Question

An underground hazardous waste storage tank is leaking. The contaminant concentration directly beneath the site is 0.5 mg/L. The contaminant is travelling at an effective rate of 0.4 m per day towards a water well which is 2 km away. Assume that the degradation of the contaminant follows a first order reaction, and the initial concentration of the contaminant becomes half in 10 years. In this case, the contaminant concentration expected at the well under steady state conditions is _______ mg/L (rounded off to two decimal places).

Hint:

For first order reactions, the degradation rate constant can be calculated from the half-life, and the concentration at a distance can be calculated based on time and travel velocity.

Answer 1

Correct Answer: 0.18

For a first order reaction, the concentration of the contaminant \( C(t) \) after time \( t \) is given by: \[ C(t) = C_0 e^{-kt}, \] where \( C_0 \) is the initial concentration, \( k \) is the degradation constant, and \( t \) is time. The contaminant concentration becomes half in 10 years, so: \[ \frac{C_0}{2} = C_0 e^{-k \cdot 10}, \] which simplifies to: \[ e^{-k \cdot 10} = \frac{1}{2}. \] Taking the natural logarithm of both sides: \[ -10k = \ln \left( \frac{1}{2} \right), \] \[ k = \frac{\ln 2}{10} = 0.0693 \, \text{year}^{-1}. \] Now, the contaminant is travelling at 0.4 m per day, and the well is 2000 m away.
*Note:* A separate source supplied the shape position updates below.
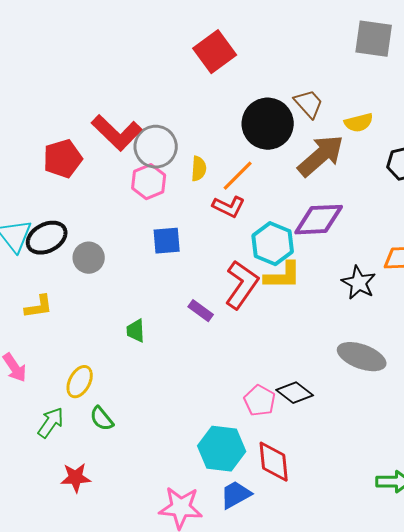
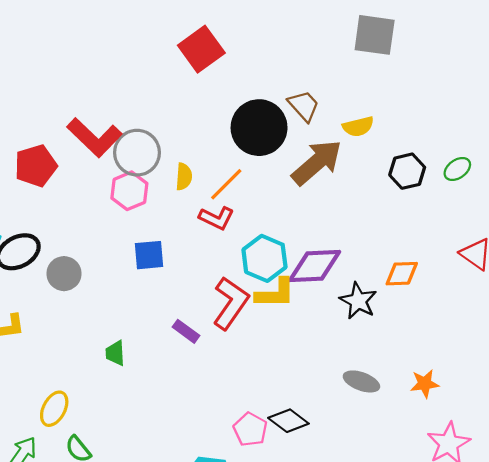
purple diamond: (319, 220) -> (315, 266), moved
gray ellipse: (362, 357) -> (361, 381), size x0.7

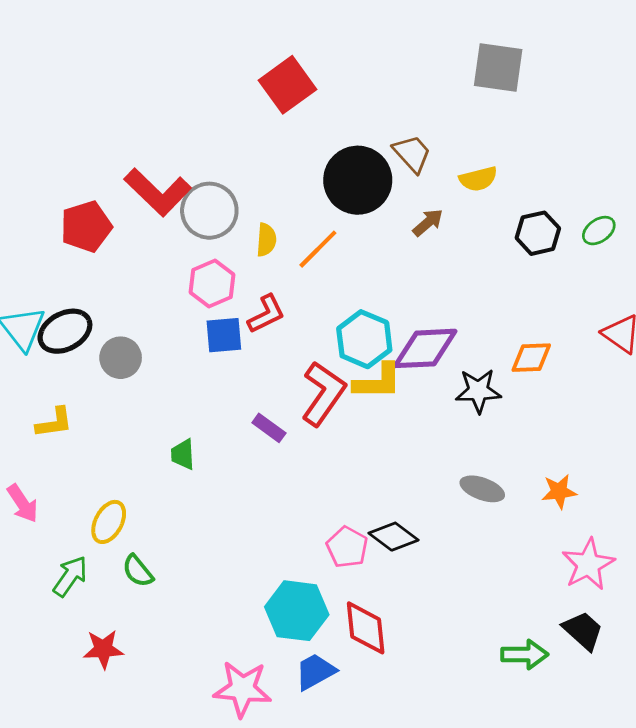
brown arrow: (317, 162) -> (428, 223), size x0.5
pink hexagon: (129, 191) -> (212, 284), moved
red L-shape: (217, 218) -> (266, 314), moved, turned -52
black star: (358, 301) -> (478, 391), turned -30

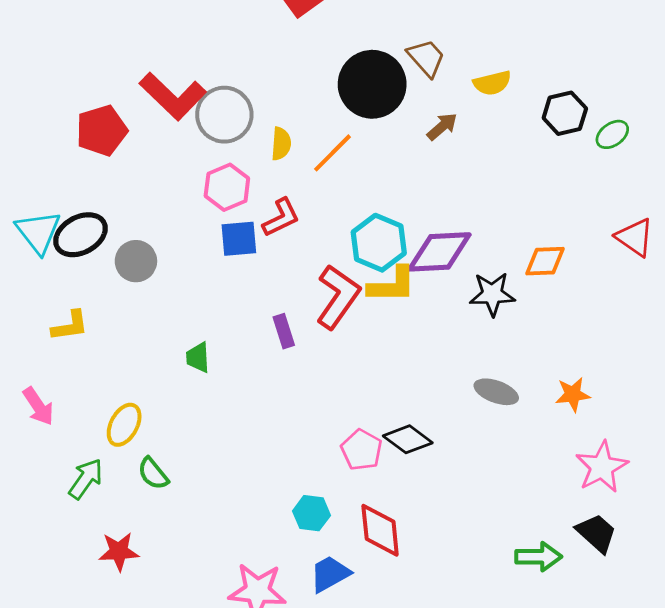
black hexagon: (538, 233) -> (565, 113), moved
purple rectangle: (269, 428) -> (284, 331), turned 36
cyan hexagon: (297, 611) -> (311, 513), size x0.6

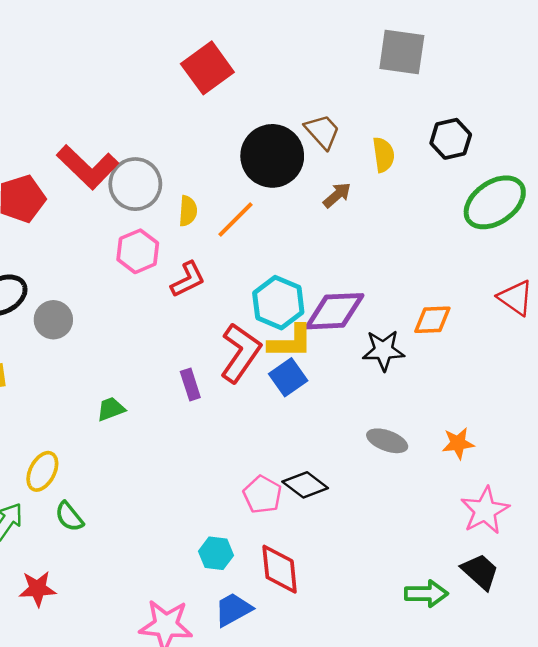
yellow semicircle: (492, 83) -> (383, 155), turned -84
black hexagon: (565, 113) -> (451, 139), moved
green ellipse: (612, 134) -> (495, 202), size x2.0
blue square: (239, 239) -> (288, 377), moved, turned -30
green trapezoid: (198, 357) -> (111, 409), turned 72

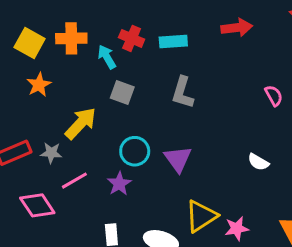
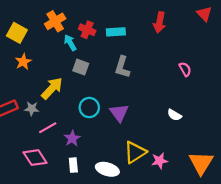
red arrow: (237, 28) -> (160, 22), turned 108
orange cross: (71, 38) -> (55, 21), moved, turned -30
purple star: (119, 184) -> (72, 138), moved
pink diamond: (37, 205) -> (35, 158), moved

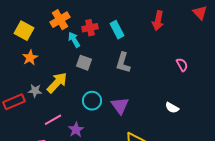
red cross: (87, 30) -> (90, 28), turned -35
cyan rectangle: (116, 32) -> (117, 30), turned 66
gray star: (32, 109) -> (35, 91), moved

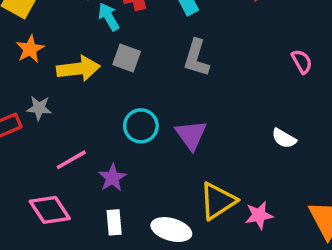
yellow arrow: (57, 83) -> (78, 69), moved, turned 40

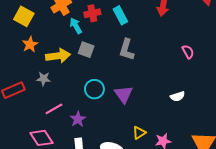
gray star: (39, 108) -> (44, 79), moved
white semicircle: (284, 138) -> (178, 96), turned -48
yellow triangle: (218, 201) -> (139, 133), size x0.6

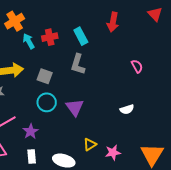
red cross: (92, 13) -> (50, 37), moved
cyan rectangle: (120, 15) -> (81, 36), moved
gray square: (86, 50) -> (45, 76), moved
The time \( t \) for the contaminant to reach the well is: \[ t = \frac{2000 \, \text{m}}{0.4 \, \text{m/day}} = 5000 \, \text{days} = 13.7 \, \text{years}. \] The concentration of the contaminant at the well after 13.7 years is: \[ C(13.7) = 0.5 \, \text{mg/L} \cdot e^{-0.0693 \cdot 13.7} = 0.5 \, \text{mg/L} \cdot e^{-0.949} \approx 0.18 \, \text{mg/L}. \] Thus, the contaminant concentration expected at the well is \( 0.18 \, \text{mg/L} \).